(Collected data)

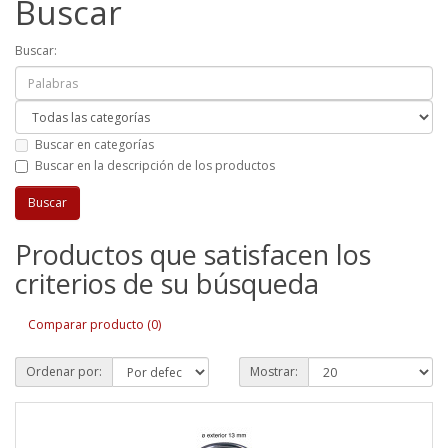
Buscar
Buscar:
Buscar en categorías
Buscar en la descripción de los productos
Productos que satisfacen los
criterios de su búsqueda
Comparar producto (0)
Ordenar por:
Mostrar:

==

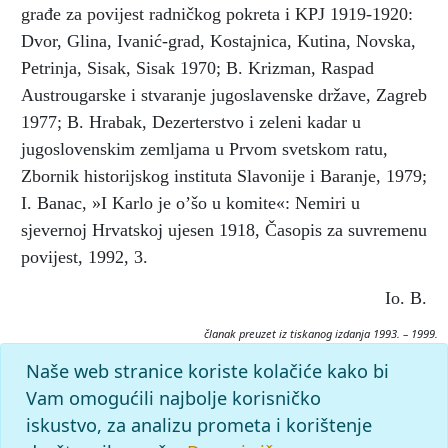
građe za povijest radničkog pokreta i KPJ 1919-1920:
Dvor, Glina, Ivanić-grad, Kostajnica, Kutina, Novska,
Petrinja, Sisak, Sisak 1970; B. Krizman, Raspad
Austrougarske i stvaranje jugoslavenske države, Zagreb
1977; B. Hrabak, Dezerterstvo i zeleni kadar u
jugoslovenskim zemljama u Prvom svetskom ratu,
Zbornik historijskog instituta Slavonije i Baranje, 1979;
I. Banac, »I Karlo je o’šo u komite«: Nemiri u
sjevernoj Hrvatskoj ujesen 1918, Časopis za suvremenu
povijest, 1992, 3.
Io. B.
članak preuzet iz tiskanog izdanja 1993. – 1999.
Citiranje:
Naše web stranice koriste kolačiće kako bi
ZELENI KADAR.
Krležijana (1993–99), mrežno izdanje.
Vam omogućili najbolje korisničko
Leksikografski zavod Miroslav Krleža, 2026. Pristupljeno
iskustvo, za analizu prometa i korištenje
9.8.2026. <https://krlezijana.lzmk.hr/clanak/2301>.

==

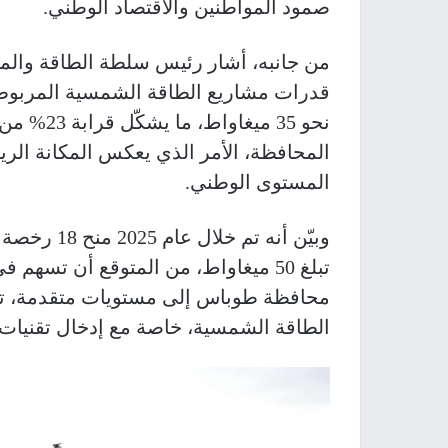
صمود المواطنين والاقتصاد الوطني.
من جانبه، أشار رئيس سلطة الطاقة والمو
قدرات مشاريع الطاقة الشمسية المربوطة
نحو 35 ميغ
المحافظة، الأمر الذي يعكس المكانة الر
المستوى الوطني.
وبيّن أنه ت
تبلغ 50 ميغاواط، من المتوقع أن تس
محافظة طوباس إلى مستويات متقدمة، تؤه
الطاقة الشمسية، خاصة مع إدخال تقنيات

** PROBLEM REQUIREMENTS **
Among the entries above, locate the lines containing "Naše web stranice koriste kolačiće kako bi" and "9.8.2026. <https://krlezijana.lzmk.hr/clanak/2301>.", and transcribe exactly those two lines and all lines between.

** TASK ANSWER **
Naše web stranice koriste kolačiće kako bi
ZELENI KADAR.
Krležijana (1993–99), mrežno izdanje.
Vam omogućili najbolje korisničko
Leksikografski zavod Miroslav Krleža, 2026. Pristupljeno
iskustvo, za analizu prometa i korištenje
9.8.2026. <https://krlezijana.lzmk.hr/clanak/2301>.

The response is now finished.